- What is expected -
Below is a listing; repeat exactly the lines from the one containing "займет в мире достойн" to the one containing "преступлениями, чтобы", both included.

Start of Block

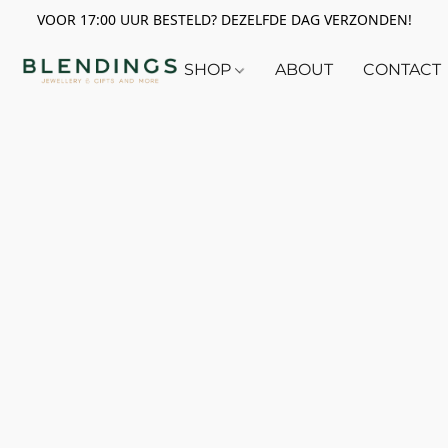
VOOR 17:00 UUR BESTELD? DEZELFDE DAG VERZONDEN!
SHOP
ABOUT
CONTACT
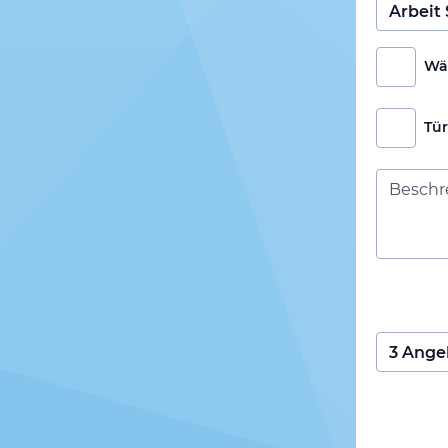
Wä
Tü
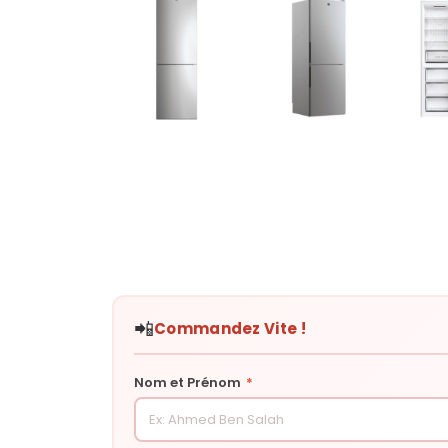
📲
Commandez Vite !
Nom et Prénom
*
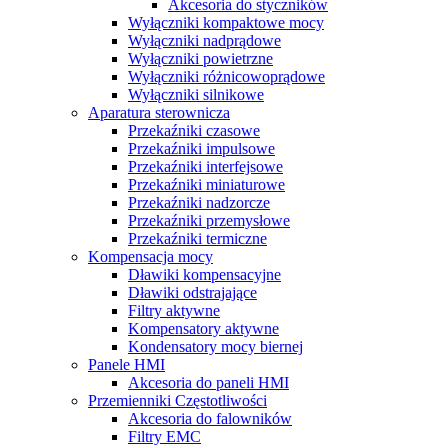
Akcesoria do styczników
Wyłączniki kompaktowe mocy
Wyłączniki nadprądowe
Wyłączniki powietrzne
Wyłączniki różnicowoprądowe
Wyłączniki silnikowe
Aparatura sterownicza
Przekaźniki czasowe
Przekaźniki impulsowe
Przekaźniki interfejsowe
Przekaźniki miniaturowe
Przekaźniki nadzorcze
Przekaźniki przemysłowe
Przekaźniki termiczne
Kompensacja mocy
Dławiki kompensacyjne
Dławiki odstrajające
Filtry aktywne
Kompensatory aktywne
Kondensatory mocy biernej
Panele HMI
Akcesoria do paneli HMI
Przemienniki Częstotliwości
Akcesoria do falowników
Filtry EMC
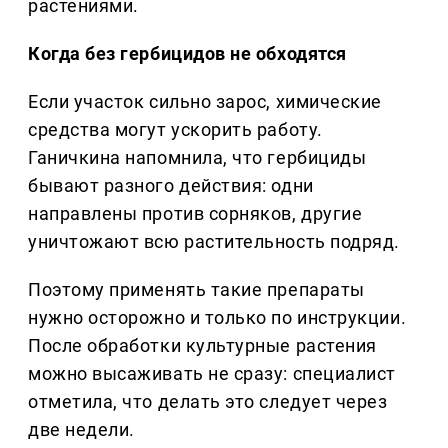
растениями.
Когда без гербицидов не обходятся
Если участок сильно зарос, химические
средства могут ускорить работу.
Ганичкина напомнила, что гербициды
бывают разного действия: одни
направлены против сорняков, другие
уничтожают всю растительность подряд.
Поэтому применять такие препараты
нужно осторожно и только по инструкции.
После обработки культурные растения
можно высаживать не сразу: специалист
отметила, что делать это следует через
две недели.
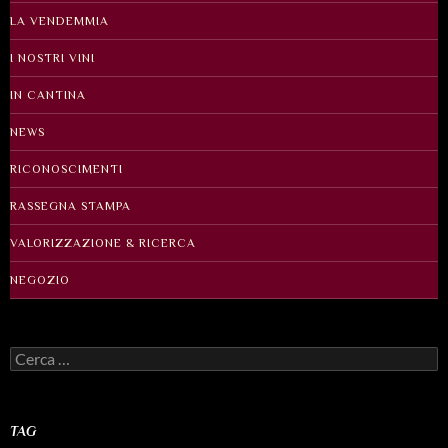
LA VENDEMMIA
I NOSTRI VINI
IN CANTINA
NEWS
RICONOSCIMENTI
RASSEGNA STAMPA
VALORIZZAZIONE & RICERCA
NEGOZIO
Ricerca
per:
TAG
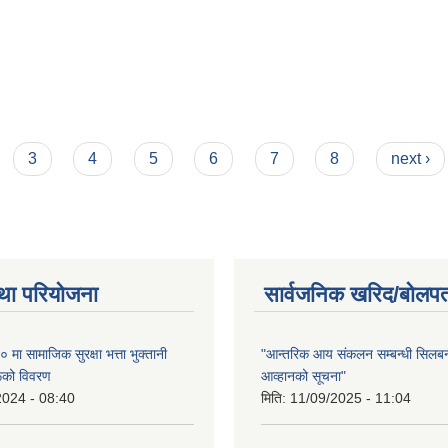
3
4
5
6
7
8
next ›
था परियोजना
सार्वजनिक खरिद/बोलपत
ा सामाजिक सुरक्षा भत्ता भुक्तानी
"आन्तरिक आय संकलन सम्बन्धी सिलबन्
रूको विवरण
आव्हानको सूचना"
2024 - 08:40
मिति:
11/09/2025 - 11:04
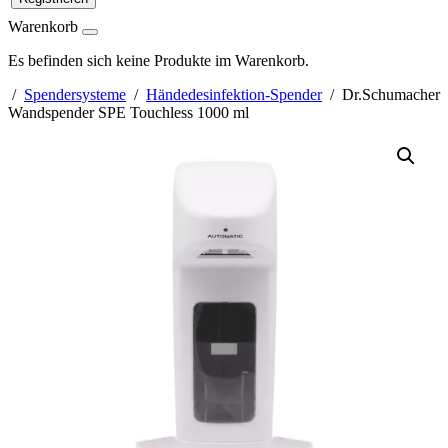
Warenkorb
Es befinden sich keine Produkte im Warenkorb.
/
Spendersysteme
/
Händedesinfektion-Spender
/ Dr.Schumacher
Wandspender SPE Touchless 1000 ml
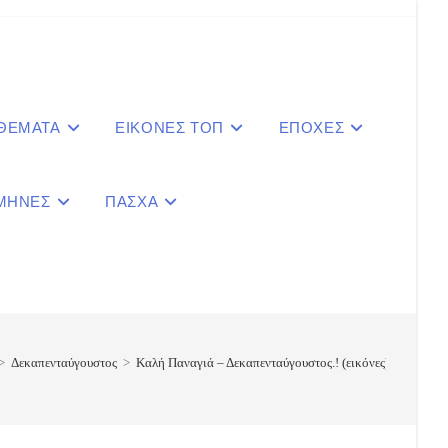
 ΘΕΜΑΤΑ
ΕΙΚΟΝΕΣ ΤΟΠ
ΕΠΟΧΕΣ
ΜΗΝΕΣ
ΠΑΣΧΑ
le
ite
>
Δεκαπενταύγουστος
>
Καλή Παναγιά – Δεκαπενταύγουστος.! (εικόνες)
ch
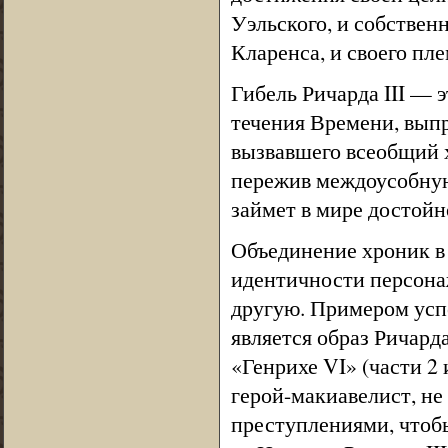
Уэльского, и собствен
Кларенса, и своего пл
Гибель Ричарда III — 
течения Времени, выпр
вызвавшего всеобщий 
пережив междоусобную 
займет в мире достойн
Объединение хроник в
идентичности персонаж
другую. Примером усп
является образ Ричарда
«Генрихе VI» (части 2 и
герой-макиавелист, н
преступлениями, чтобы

End of Block
Start of Block

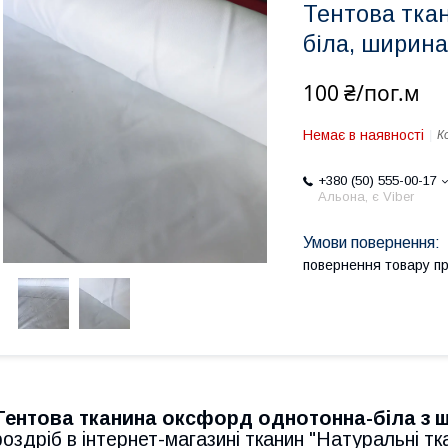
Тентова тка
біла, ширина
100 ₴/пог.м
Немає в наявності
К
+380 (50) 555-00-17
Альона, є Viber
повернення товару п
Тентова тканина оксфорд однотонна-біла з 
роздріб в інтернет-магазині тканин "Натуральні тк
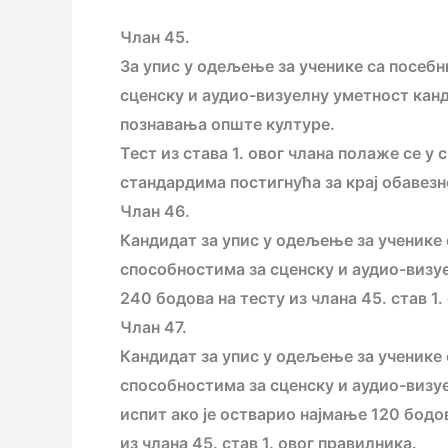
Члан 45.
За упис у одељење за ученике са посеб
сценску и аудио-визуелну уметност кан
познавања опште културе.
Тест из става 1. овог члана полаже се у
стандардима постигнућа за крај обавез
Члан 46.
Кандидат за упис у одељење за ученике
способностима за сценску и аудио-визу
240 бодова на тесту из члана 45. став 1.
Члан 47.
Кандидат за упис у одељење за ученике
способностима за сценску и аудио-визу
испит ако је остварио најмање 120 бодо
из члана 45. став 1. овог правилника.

End of Block

- Answer space -
займет в мире достойн
Объединение хроник в
идентичности персонаж
другую. Примером усп
является образ Ричарда
«Генрихе VI» (части 2 и
герой-макиавелист, н
преступлениями, чтобы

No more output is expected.